Thursday, 10 December 2015

Peppers, hot and black | Dick Zaker | herald-review.com

Peppers, hot and black | Dick Zaker | herald-review.com



#chilli #peppers Well, if you didn't get "hot" about the blog I wrote about chili-type peppers, I feel I can hit you with more information about the perhaps underappreciated black pepper.

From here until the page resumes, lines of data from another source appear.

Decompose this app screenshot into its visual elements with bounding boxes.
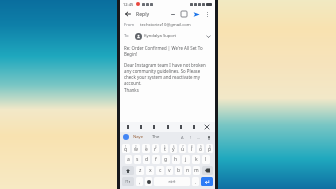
button[interactable]: b [175, 166, 182, 175]
button[interactable]: k [192, 155, 200, 164]
staticText: c [159, 167, 162, 174]
button[interactable]: Close formatting [203, 123, 211, 131]
staticText: g [164, 156, 168, 163]
staticText: 1 [125, 145, 127, 149]
staticText: f [155, 156, 157, 163]
staticText: 2 [135, 145, 137, 149]
button[interactable]: x [146, 166, 154, 175]
button[interactable]: Format 4 [177, 123, 185, 131]
button[interactable]: Format 2 [150, 123, 158, 131]
staticText: k [195, 156, 198, 163]
button[interactable]: Backspace [202, 166, 213, 175]
button[interactable]: Attach [168, 10, 177, 19]
staticText: d [145, 156, 149, 163]
button[interactable]: h [172, 155, 180, 164]
button[interactable]: 9 [197, 144, 204, 153]
staticText: l [205, 156, 207, 163]
staticText: j [185, 156, 187, 163]
button[interactable]: Format 5 [190, 123, 198, 131]
staticText: … [197, 135, 201, 140]
button[interactable]: 3 [142, 144, 150, 153]
button[interactable]: Emoji [136, 177, 143, 186]
staticText: 4 [155, 145, 157, 149]
button[interactable]: d [143, 155, 150, 164]
staticText: Dear Instagram team I have not broken an… [124, 62, 211, 86]
button[interactable]: 8 [188, 144, 195, 153]
staticText: h [174, 156, 178, 163]
button[interactable]: 4 [152, 144, 159, 153]
staticText: . [195, 179, 197, 185]
button[interactable]: ?1१ [122, 177, 134, 186]
button[interactable]: Format 1 [137, 123, 145, 131]
staticText: 9 [200, 145, 202, 149]
button[interactable]: The [152, 134, 160, 140]
button[interactable]: f [152, 155, 160, 164]
button[interactable]: 7 [179, 144, 186, 153]
staticText: s [136, 156, 139, 163]
staticText: 0 [209, 145, 211, 149]
button[interactable]: m [193, 166, 200, 175]
button[interactable]: Space [154, 177, 190, 186]
button[interactable]: g [162, 155, 170, 164]
button[interactable]: 1 [122, 144, 130, 153]
button[interactable]: Language [145, 177, 152, 186]
staticText: a [127, 156, 130, 163]
button[interactable]: Format 0 [124, 123, 132, 131]
button[interactable]: 5 [161, 144, 168, 153]
button[interactable]: Voice input [205, 134, 212, 141]
staticText: u [181, 146, 185, 153]
button[interactable]: Back [123, 9, 133, 19]
button[interactable]: c [156, 166, 164, 175]
button[interactable]: Send [191, 9, 201, 19]
staticText: b [177, 167, 181, 174]
staticText: अंग्रेजी [168, 180, 176, 184]
button[interactable]: j [182, 155, 190, 164]
button[interactable]: Save draft [179, 9, 189, 19]
staticText: y [172, 146, 175, 153]
staticText: 8 [191, 145, 193, 149]
staticText: techstoriez10@gmail.com [140, 22, 191, 28]
button[interactable]: l [202, 155, 210, 164]
staticText: 5 [164, 145, 166, 149]
button[interactable]: z [136, 166, 144, 175]
button[interactable]: More options [203, 10, 212, 19]
staticText: o [199, 146, 203, 153]
staticText: 7 [182, 145, 184, 149]
staticText: m [194, 167, 199, 174]
staticText: w [134, 146, 138, 153]
button[interactable]: Google [123, 134, 129, 140]
staticText: To [124, 33, 129, 39]
staticText: p [208, 146, 212, 153]
button[interactable]: Format 3 [164, 123, 172, 131]
button[interactable]: Shift [122, 166, 134, 175]
staticText: x [149, 167, 152, 174]
staticText: Thanks [124, 87, 139, 93]
button[interactable]: Naye [133, 134, 144, 140]
staticText: ?1१ [125, 179, 131, 184]
staticText: z [139, 167, 142, 174]
button[interactable]: n [184, 166, 191, 175]
button[interactable]: 2 [132, 144, 140, 153]
button[interactable]: From [120, 20, 215, 30]
button[interactable]: 0 [206, 144, 213, 153]
button[interactable]: . [192, 177, 199, 186]
staticText: Reply [136, 11, 150, 18]
staticText: 3 [145, 145, 147, 149]
button[interactable]: 6 [170, 144, 177, 153]
button[interactable]: v [166, 166, 173, 175]
staticText: , [139, 179, 141, 185]
button[interactable]: Enter [201, 177, 213, 186]
staticText: v [168, 167, 171, 174]
staticText: 6 [173, 145, 175, 149]
staticText: Kyndalya Suport [144, 33, 177, 39]
staticText: A [181, 135, 184, 140]
staticText: i [191, 146, 193, 153]
button[interactable]: s [134, 155, 141, 164]
staticText: From [124, 22, 135, 28]
staticText: e [145, 146, 148, 153]
button[interactable]: To [120, 30, 215, 42]
staticText: Re: Order Confirmed | We're All Set To B… [124, 45, 211, 57]
button[interactable]: a [125, 155, 132, 164]
button[interactable]: Emoji [179, 134, 185, 140]
staticText: t [164, 146, 166, 153]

Our tabletop pepper comes from woody, climbing vines, grown in such exotic locales as Indonesia, Malaysia, Sri Lanka, Vietnam, Cambodia and India. Your hot peppers fall into that big nightshade family that has as cousins tomatoes, potatoes and bell peppers. The "bells" are some of the pretty ones of the family, but are nearly completely lacking in capsaicin, the alkaloid that bestows heat.
So, how come all of these seemingly unrelated foods called peppers? The Old World was crazy about black pepper. It was used as currency in ancient Greece and Rome. Pepper was one of those spices you read about in school that sparked all of those trade voyages.
When the new world was discovered, so were the chili peppers. Their spiciness reminded voyagers of black pepper, although there are distinctly different sources of the flavor. It's been estimated that many chiles are 70 times hotter than black pepper.
To hear some people talk, black pepper is nature's wonder seasoning. Take digestion, for example. Pepper stimulates the taste buds which, in turn, signal the stomach to send in more hydrochloric acid. Voila – food digested better.
This helps pepper's status as a carminitive. Add that to your vocabulary. A "carminitive" is a substance that will help prevent formation of intestinal gas. All of that hydrochloric acid work just mentioned prevents the undigested food from slithering its way into the intestine. Read further and you'll find black pepper has "impressive antioxidant and antibacterial effects." You know how unhealthy those oxidants can be.
The peppercorn stimulates the breakdown of fat cells, it is told. And, black pepper in tea form has been credited for relieving arthritis, nausea, fever, migraine headaches, strep throat and even coma. Nothing mentioned about the heartbreak of psoriasis, but they're still busy in the labs.
If only half of these claims are true, black pepper can claim to be a wonder in a shaker.